Greatest teen stars 1-100.
Normally the countdown type shows do not attract my attention...this one though kept me hooked for the entire show. It's like a walk down memory lane mixed with a bit of "where are they now". I was entranced and very happy to have stumbled on this pop culture history lesson...
That was until they got to Chad Allen.
Chad Allen...the crush of my childhood. I had his pictures taped up all over my walls, I think I wrote in my poochie diary quoting Miss Judy Jetson that he was "the spaciest".
Who could resist that blonde haired, blue eyed fast talker with a mug like a prince?
Not I. I mean look at him.
So what happened to this stud?
Well, he showed up on Vh1 and as soon as I saw him on the countdown I geared up with such anticipation to find out where my love was and what he had been up to.
Then they said it...
Chad Allen is gay now, and can't get any work so he runs a small theater in LA.
They said this.
He said this...he actually says "I came out, and there was no more work, so now I run a small theater in L.A."
He's gay.
I mean good for him for coming out and being proud. But back to me...

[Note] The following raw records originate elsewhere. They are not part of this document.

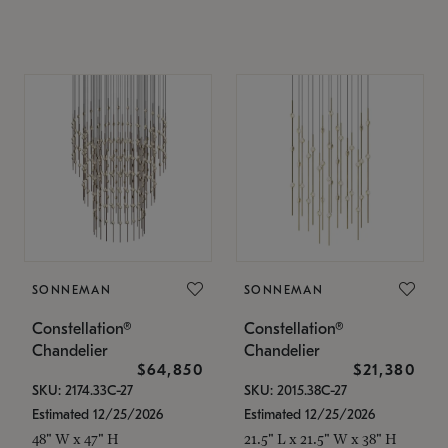
SONNEMAN
SONNEMAN
Constellation®
Constellation®
Chandelier
Chandelier
$64,850
$21,380
SKU: 2174.33C-27
SKU: 2015.38C-27
Estimated 12/25/2026
Estimated 12/25/2026
48" W x 47" H
21.5" L x 21.5" W x 38" H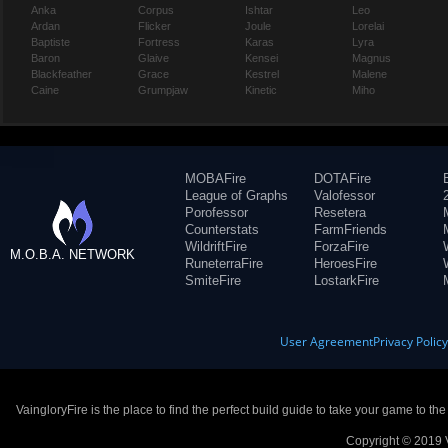
Anka
Corpus
Ishtar
Leo
Ardan
Flicker
Joule
Lorelai
Baptiste
Fortress
Karas
Lyra
Baron
Glaive
Kensei
Magnus
Blackfeather
Grace
Kestrel
Malene
Caine
Grumpjaw
Kinetic
Miho
MOBAFire
DOTAFire
League of Graphs
Valofessor
Porofessor
Resetera
Counterstats
FarmFriends
WildriftFire
ForzaFire
M.O.B.A. NETWORK
RuneterraFire
HeroesFire
SmiteFire
LostarkFire
User Agreement
Privacy Polic
VaingloryFire is the place to find the perfect build guide to take your game to th
Copyright © 2019 V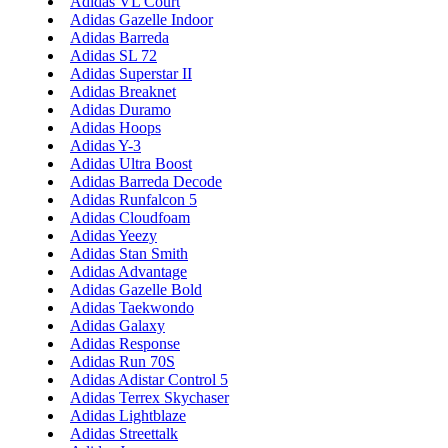
Adidas VL Court
Adidas Gazelle Indoor
Adidas Barreda
Adidas SL 72
Adidas Superstar II
Adidas Breaknet
Adidas Duramo
Adidas Hoops
Adidas Y-3
Adidas Ultra Boost
Adidas Barreda Decode
Adidas Runfalcon 5
Adidas Cloudfoam
Adidas Yeezy
Adidas Stan Smith
Adidas Advantage
Adidas Gazelle Bold
Adidas Taekwondo
Adidas Galaxy
Adidas Response
Adidas Run 70S
Adidas Adistar Control 5
Adidas Terrex Skychaser
Adidas Lightblaze
Adidas Streettalk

I spent a majority of my childhood loving a gay teen heart throb. I am scared to go back to that show to find out that there may be more of these instances than my psyche can handle.
I mean seriously...Chad Allen is Gay.
I might as well get the bird flu, cause nothing matters anymore.
4 Comments:
Chad! No! Chad! Noooooo!
Also, read this article with Kirk "Candid" Cameron.
http://blogs.usatoday.com/popcandy/2006/02/tracking_down_k.html
But Amanda, if he wasn't gay and you married him as a grown up, you'd be Amanda Allen and that would throw anyone interested in the proper spelling of your name for a loop. Thank GOD you and Penelope Cruz are safe from these homosexual homonyms threats.
You know what's worse?
Finding out a friend of a friend had repeated sexual encounters with your penultimate celebrity crush of all time and he's a premature ejaculator.
Part of me died that day.
Actually I'm not sure where that quote came from but Chad's far from out of work! Check out the site you stole the Advocate Magazine cover photo from and you'll see he's extremely busy. http://www.chadallenonline.com
He just had a major motion picture released in January, was on CBS's Criminal Minds last week, is about to start shooting the second in a series of detective movies and later this spring will shoot another movie with Who's the Boss's Judith Light for the production company he helped to start.